> [ACTIVITY]
If a line below falls between the line with "News do Juremir" and the line with "performance", or is one of those two, output it exactly; output nothing else and no pictures.

------ TASK DATA

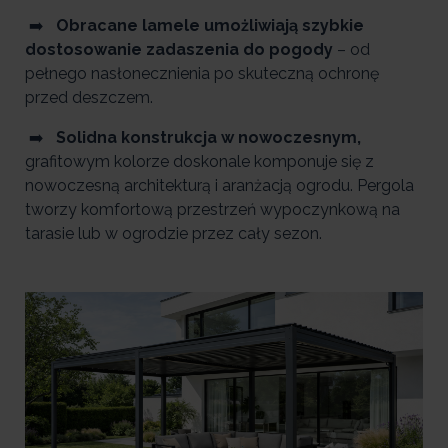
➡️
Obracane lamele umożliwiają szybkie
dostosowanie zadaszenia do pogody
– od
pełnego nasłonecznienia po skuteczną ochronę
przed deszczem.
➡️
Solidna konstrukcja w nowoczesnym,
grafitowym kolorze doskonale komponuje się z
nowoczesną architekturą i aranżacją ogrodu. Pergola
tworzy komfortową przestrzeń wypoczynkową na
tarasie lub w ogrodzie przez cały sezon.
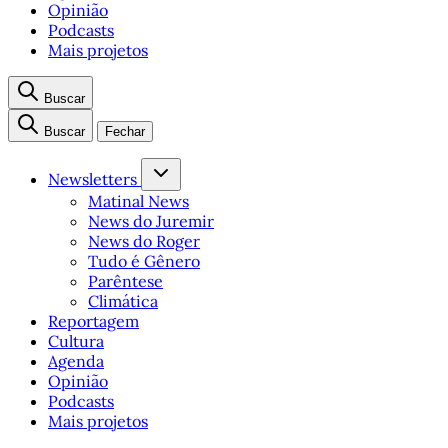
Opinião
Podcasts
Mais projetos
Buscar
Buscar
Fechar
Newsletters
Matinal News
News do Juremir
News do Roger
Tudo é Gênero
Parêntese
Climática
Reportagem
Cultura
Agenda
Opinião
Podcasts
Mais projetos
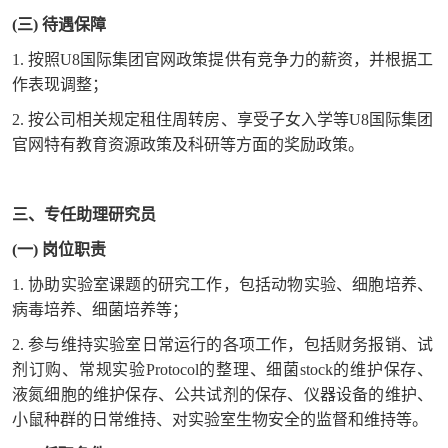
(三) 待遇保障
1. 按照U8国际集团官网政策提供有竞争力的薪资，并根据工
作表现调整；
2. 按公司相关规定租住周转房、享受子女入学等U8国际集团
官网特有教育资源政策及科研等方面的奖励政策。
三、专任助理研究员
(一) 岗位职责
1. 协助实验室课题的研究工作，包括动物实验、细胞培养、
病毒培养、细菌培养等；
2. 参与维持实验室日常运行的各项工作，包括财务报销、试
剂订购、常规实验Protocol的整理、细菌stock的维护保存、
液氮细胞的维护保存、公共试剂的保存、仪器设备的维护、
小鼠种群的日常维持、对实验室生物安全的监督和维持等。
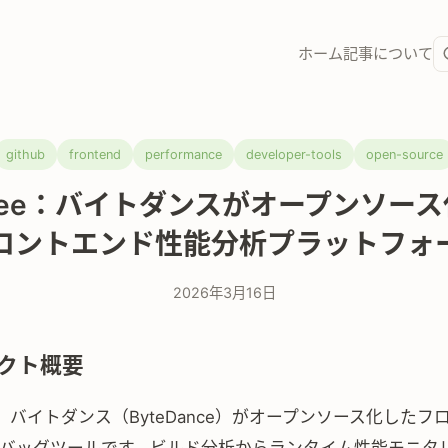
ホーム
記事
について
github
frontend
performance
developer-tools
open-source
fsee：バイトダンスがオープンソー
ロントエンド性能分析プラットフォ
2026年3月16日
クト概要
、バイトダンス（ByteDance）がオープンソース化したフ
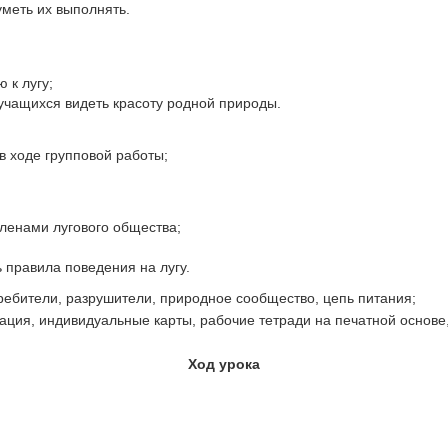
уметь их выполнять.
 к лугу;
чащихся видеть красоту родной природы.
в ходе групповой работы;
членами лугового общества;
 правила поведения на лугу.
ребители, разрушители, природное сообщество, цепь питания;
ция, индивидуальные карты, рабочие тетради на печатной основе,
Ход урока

------------
------ TASK DATA

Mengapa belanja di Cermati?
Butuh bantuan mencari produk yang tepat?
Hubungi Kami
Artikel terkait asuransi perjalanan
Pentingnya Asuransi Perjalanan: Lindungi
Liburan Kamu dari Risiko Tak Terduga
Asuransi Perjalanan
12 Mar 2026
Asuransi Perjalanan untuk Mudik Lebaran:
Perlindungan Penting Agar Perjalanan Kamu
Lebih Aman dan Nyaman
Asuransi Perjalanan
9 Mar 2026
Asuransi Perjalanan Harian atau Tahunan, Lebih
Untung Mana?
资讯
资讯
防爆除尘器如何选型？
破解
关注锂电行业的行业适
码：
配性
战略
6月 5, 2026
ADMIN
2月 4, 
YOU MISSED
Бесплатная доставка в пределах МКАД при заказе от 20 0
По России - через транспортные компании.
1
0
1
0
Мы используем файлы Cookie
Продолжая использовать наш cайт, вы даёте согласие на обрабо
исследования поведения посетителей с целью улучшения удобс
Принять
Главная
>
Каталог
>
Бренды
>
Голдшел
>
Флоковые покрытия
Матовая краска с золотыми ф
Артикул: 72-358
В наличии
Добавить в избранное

------------

> [REPLY]
News do Juremir
News do Roger
Tudo é Gênero
Parêntese
Climática
Reportagem
Cultura
Agenda
Opinião
Podcasts
Mais projetos
(三) 待遇保障
1. 按照U8国际集团官网政策提供有竞争力的薪资，并根据工
作表现调整；
2. 按公司相关规定租住周转房、享受子女入学等U8国际集团
官网特有教育资源政策及科研等方面的奖励政策。
三、专任助理研究员
(一) 岗位职责
1. 协助实验室课题的研究工作，包括动物实验、细胞培养、
病毒培养、细菌培养等；
2. 参与维持实验室日常运行的各项工作，包括财务报销、试
剂订购、常规实验Protocol的整理、细菌stock的维护保存、
液氮细胞的维护保存、公共试剂的保存、仪器设备的维护、
小鼠种群的日常维持、对实验室生物安全的监督和维持等。
ホーム
記事
について
github
frontend
performance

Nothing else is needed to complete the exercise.